In that role, the academy recommended scientific expert witnesses and advised on the scope of expertise for each witness. The academy put forward some 30 researchers, around half of whom presented evidence at the inquiry. Other experts were also called by the prosecution and defence teams. The academy’s chief executive, Anna-Maria Arabia, says the inquiry heard “the most up-to-date science from the most qualified scientists, wherever they were in the world”. The expert witnesses were independent of both the prosecution and defence, says Arabia, and available for all parties to interrogate.
Peter Schwartz, a cardiologist at the Italian Auxological Institute in Milan, Italy, and a world leader in calmodulin mutations that cause sudden death, was one of the expert witnesses. He has advised on nearly 40 medico-legal cases, mostly in the United States, and says that having independent advice from the academy helped to ensure relevant experts presented world-leading evidence to the inquiry, instead of relying on one or two local experts. “I don’t recall ever having seen that in a trial of this kind,” he says, and “it goes to the credit of the Australian justice system.”

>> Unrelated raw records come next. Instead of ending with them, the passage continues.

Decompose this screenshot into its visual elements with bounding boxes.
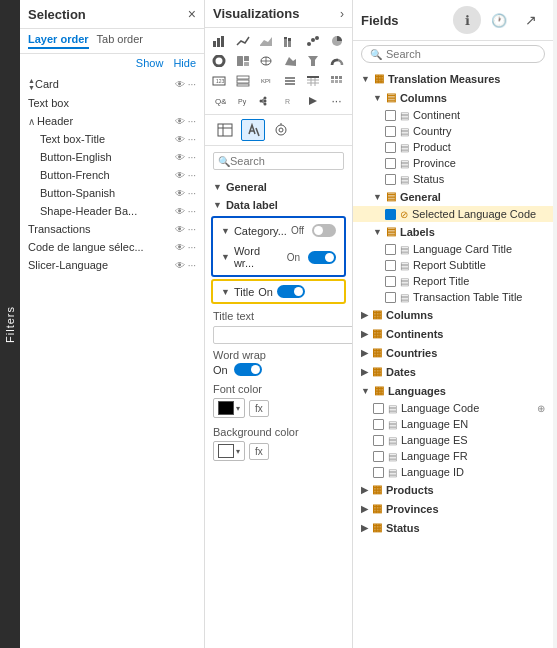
layer-shape-header[interactable]: Shape-Header Ba... 👁 ··· xyxy=(20,202,204,220)
labels-subgroup-header[interactable]: ▤ Labels xyxy=(353,222,553,241)
viz-icon-bar-chart[interactable] xyxy=(209,32,229,50)
language-es-checkbox[interactable] xyxy=(373,435,384,446)
report-title-checkbox[interactable] xyxy=(385,276,396,287)
field-transaction-table-title[interactable]: ▤ Transaction Table Title xyxy=(353,289,553,305)
report-subtitle-checkbox[interactable] xyxy=(385,260,396,271)
layer-code-de-langue[interactable]: Code de langue sélec... 👁 ··· xyxy=(20,238,204,256)
language-fr-checkbox[interactable] xyxy=(373,451,384,462)
word-wrap-toggle-switch[interactable] xyxy=(308,251,336,264)
visualizations-expand-icon[interactable]: › xyxy=(340,7,344,21)
field-language-card-title[interactable]: ▤ Language Card Title xyxy=(353,241,553,257)
general-subgroup-header[interactable]: ▤ General xyxy=(353,187,553,206)
clock-button[interactable]: 🕐 xyxy=(485,6,513,34)
field-language-fr[interactable]: ▤ Language FR xyxy=(353,448,553,464)
field-language-en[interactable]: ▤ Language EN xyxy=(353,416,553,432)
viz-icon-matrix[interactable] xyxy=(327,72,347,90)
layer-text-box-title[interactable]: Text box-Title 👁 ··· xyxy=(20,130,204,148)
dates-header[interactable]: ▦ Dates xyxy=(353,362,553,381)
layer-button-english[interactable]: Button-English 👁 ··· xyxy=(20,148,204,166)
field-province[interactable]: ▤ Province xyxy=(353,155,553,171)
transaction-table-title-checkbox[interactable] xyxy=(385,292,396,303)
category-toggle-switch[interactable] xyxy=(312,224,336,237)
word-wrap-section-toggle[interactable] xyxy=(234,363,262,376)
title-toggle-switch[interactable] xyxy=(277,285,305,298)
field-language-code[interactable]: ▤ Language Code ⊕ xyxy=(353,400,553,416)
bg-color-fx-button[interactable]: fx xyxy=(249,443,269,460)
viz-icon-treemap[interactable] xyxy=(233,52,253,70)
tab-tab-order[interactable]: Tab order xyxy=(97,33,143,49)
viz-icon-paginated[interactable]: R xyxy=(280,92,300,110)
columns-root-header[interactable]: ▦ Columns xyxy=(353,305,553,324)
show-button[interactable]: Show xyxy=(136,57,164,69)
tab-layer-order[interactable]: Layer order xyxy=(28,33,89,49)
viz-icon-kpi[interactable]: KPI xyxy=(256,72,276,90)
viz-icon-map[interactable] xyxy=(256,52,276,70)
viz-icon-slicer[interactable] xyxy=(280,72,300,90)
viz-analytics-button[interactable] xyxy=(269,119,293,141)
viz-format-button[interactable] xyxy=(241,119,265,141)
font-color-fx-button[interactable]: fx xyxy=(249,400,269,417)
status-checkbox[interactable] xyxy=(385,174,396,185)
field-product[interactable]: ▤ Product xyxy=(353,139,553,155)
province-checkbox[interactable] xyxy=(385,158,396,169)
layer-card[interactable]: ▲▼ Card 👁 ··· xyxy=(20,74,204,94)
language-en-checkbox[interactable] xyxy=(373,419,384,430)
font-color-swatch-button[interactable]: ▾ xyxy=(213,398,245,418)
viz-icon-line-chart[interactable] xyxy=(233,32,253,50)
language-code-checkbox[interactable] xyxy=(373,403,384,414)
layer-slicer-language[interactable]: Slicer-Language 👁 ··· xyxy=(20,256,204,274)
language-id-checkbox[interactable] xyxy=(373,467,384,478)
viz-fields-button[interactable] xyxy=(213,119,237,141)
provinces-header[interactable]: ▦ Provinces xyxy=(353,499,553,518)
viz-icon-area-chart[interactable] xyxy=(256,32,276,50)
field-report-title[interactable]: ▤ Report Title xyxy=(353,273,553,289)
bg-color-swatch-button[interactable]: ▾ xyxy=(213,441,245,461)
language-card-title-checkbox[interactable] xyxy=(385,244,396,255)
viz-data-label-section[interactable]: Data label xyxy=(205,196,352,214)
viz-icon-multi-row-card[interactable] xyxy=(233,72,253,90)
viz-icon-power-automate[interactable] xyxy=(303,92,323,110)
selected-language-code-checkbox[interactable] xyxy=(385,209,396,220)
viz-icon-qa[interactable]: Q&A xyxy=(209,92,229,110)
viz-search-input[interactable] xyxy=(230,155,339,167)
translation-measures-header[interactable]: ▦ Translation Measures xyxy=(353,69,553,88)
continent-checkbox[interactable] xyxy=(385,110,396,121)
viz-icon-scatter[interactable] xyxy=(303,32,323,50)
viz-icon-filled-map[interactable] xyxy=(280,52,300,70)
selection-close-button[interactable]: × xyxy=(188,6,196,22)
field-selected-language-code[interactable]: ⊘ Selected Language Code xyxy=(353,206,553,222)
status-table-header[interactable]: ▦ Status xyxy=(353,518,553,537)
field-country[interactable]: ▤ Country xyxy=(353,123,553,139)
viz-icon-donut[interactable] xyxy=(209,52,229,70)
layer-button-french[interactable]: Button-French 👁 ··· xyxy=(20,166,204,184)
languages-header[interactable]: ▦ Languages xyxy=(353,381,553,400)
field-status[interactable]: ▤ Status xyxy=(353,171,553,187)
hide-button[interactable]: Hide xyxy=(173,57,196,69)
viz-icon-decomp-tree[interactable] xyxy=(256,92,276,110)
layer-text-box[interactable]: Text box xyxy=(20,94,204,112)
viz-icon-smart-narrative[interactable]: Py xyxy=(233,92,253,110)
layer-button-spanish[interactable]: Button-Spanish 👁 ··· xyxy=(20,184,204,202)
field-language-id[interactable]: ▤ Language ID xyxy=(353,464,553,480)
info-button[interactable]: ℹ xyxy=(453,6,481,34)
fields-search-input[interactable] xyxy=(386,48,536,60)
field-language-es[interactable]: ▤ Language ES xyxy=(353,432,553,448)
field-report-subtitle[interactable]: ▤ Report Subtitle xyxy=(353,257,553,273)
viz-icon-card[interactable]: 123 xyxy=(209,72,229,90)
viz-icon-funnel[interactable] xyxy=(303,52,323,70)
filters-sidebar[interactable]: Filters xyxy=(0,0,20,648)
layer-transactions[interactable]: Transactions 👁 ··· xyxy=(20,220,204,238)
viz-icon-pie[interactable] xyxy=(327,32,347,50)
products-header[interactable]: ▦ Products xyxy=(353,480,553,499)
countries-header[interactable]: ▦ Countries xyxy=(353,343,553,362)
country-checkbox[interactable] xyxy=(385,126,396,137)
columns-subgroup-header[interactable]: ▤ Columns xyxy=(353,88,553,107)
viz-icon-stacked-bar[interactable] xyxy=(280,32,300,50)
title-text-input[interactable] xyxy=(213,326,352,344)
layer-header[interactable]: ∧ Header 👁 ··· xyxy=(20,112,204,130)
product-checkbox[interactable] xyxy=(385,142,396,153)
viz-general-section[interactable]: General xyxy=(205,178,352,196)
viz-icon-gauge[interactable] xyxy=(327,52,347,70)
viz-icon-more[interactable]: ··· xyxy=(327,92,347,110)
share-button[interactable]: ↗ xyxy=(517,6,545,34)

Overgaard says that he and other experts were given time to provide the necessary background so that lawyers thoroughly understood the science. On one occasion, he spent more than five hours explaining how mutations in the calmodulin protein could impair its function. The inquiry was also put on hold at one stage so that Overgaard and his team could update their evidence with results of further experiments they ran to address another expert’s questions, he says.
Time for reform
Jason Chin, a legal academic at the Australian National University in Canberra, says that an independent scientific adviser could be used more often, especially in judicial inquiries that have greater discretion on process.
Arabia says that the case demonstrates how the science and justice systems can work together, and that it should prompt law reforms to create a more “science-sensitive legal system”. She and others are calling for the establishment of a criminal case review commission, similar to that in the United Kingdom, which can revisit cases when there are advances in the science and new evidence comes to light.
“I do hope they succeed,” says Overgaard, “so that experts with specific knowledge relevant to the case are called.”
But despite praise for the process, researchers caution that science doesn’t necessarily make a case black and white. “When the science is really nuanced, and really new and evolving as this was, you still may not get consensus,” says Hugh Watkins, a cardiologist at the University of Oxford, UK, who studies genes that cause sudden cardiac death.
Watkins adds: “It really does come down to the legal assessment of where that residual uncertainty leaves you.”